Making an effort to fully understand the circumstances and putting those circumstances in perspective doesn't require forgiveness.

And that doesn't mean a person can use what happen to them as an excuse for not taking responsibility for their lives.

What I do not like about the idea of human forgiveness is that all too often it is about keeping the power structure or status quo intact. People will expect someone to forgive because they don't want their own world or position disturbed.

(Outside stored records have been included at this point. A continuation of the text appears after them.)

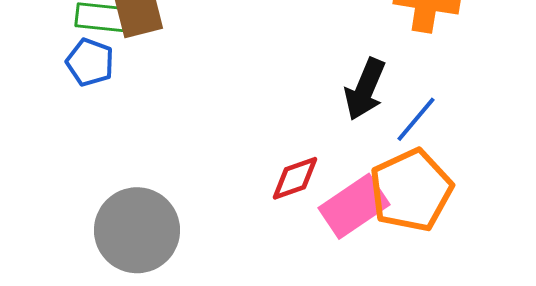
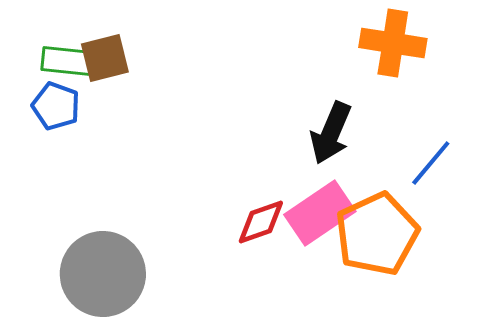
blue line: (416, 119) -> (431, 163), moved
pink rectangle: (354, 206) -> (320, 213), moved

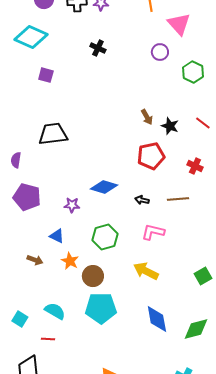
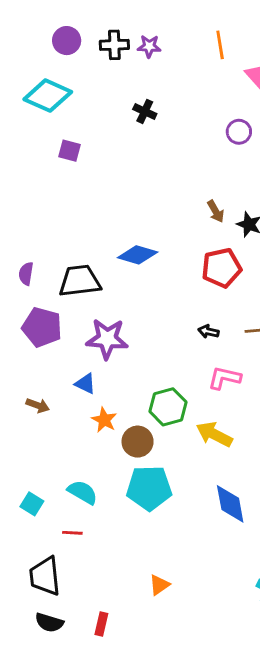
purple circle: (160, 52) -> (239, 132), moved
black trapezoid: (53, 134) -> (80, 281), moved
blue diamond: (104, 187) -> (138, 255), moved
purple star: (72, 205) -> (107, 339), size x1.8
green hexagon: (105, 237) -> (168, 407), moved
brown arrow: (35, 260) -> (38, 405), moved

https://www.psychologytoday.com/us/blog/disturbed/201208/why-you-dont-always-have-forgive

I certainly don't feel any obligation to forgive HWA. I only regret I'll never have the opportunity to kick his fat ass.

Byker Bob said...

A nice caption for the HWA portrait avove: “Pull my finger!”

LOL!
BB

Anonymous said...

when the blind lead the blind they will all fall in the ditch, so many so called ministers are after money not the soul's, this man was a false prophet. he had to know incest was a sin against God. In the last days false prophet shall come claiming they are from God . be not deceived let the spirit of God guide you and you shall not be deceived. .

Doris said...

I've never understood the concept of forgiveness between human to human. Either you can decide to continue with a relationship as it is or you can decide not to continue with it if changes do not occur because you want to protect yourself. Otherwise, what has been done, has been done. There are no magic wands or fairy dust to make the past magically go away.

Making an effort to fully understand the circumstances and putting those circumstances in perspective doesn't require forgiveness.

And that doesn't mean a person can use what happen to them as an excuse for not taking responsibility for their lives.

What I do not like about the idea of human forgiveness is that all too often it is about keeping the power structure or status quo intact. People will expect someone to forgive because they don't want their own world or position disturbed.

----------------------------------------------------------------------------

I'm so glad you said this. I believe what the Bible said about forgiveness is misused. I don't remember HWA ever being sorry about anything. Like people living in poverty and families being destroyed because of divorce and remarriage of women, children and members being abused, and people dying because of the healing doctrine etc. Mr. Armstrong said people should never decide what sin is but he himself decided that for members all the time. Makeup, birthdays, doctors etc.

Actually the Bible doesn't say we have to forgive someone who isn't sorry. I would say for our own good we should come to some kind of peace but that has nothing to do with forgiveness. I mean God doesn't forgive the unrepentant so why would God expect something out of us that God himself doesn't do.

I have wondered if HWA really knew what he was doing and did it deliberately. Did he only get around to changing things when certain issues applied to himself? Did he even see his own hypocrisy like having his own doctor and not having "faith" to be healed. My opinion is he really did believe in the importance of himself and in some ways knew he was wrong on some beliefs but didn't change things until he had to because of income.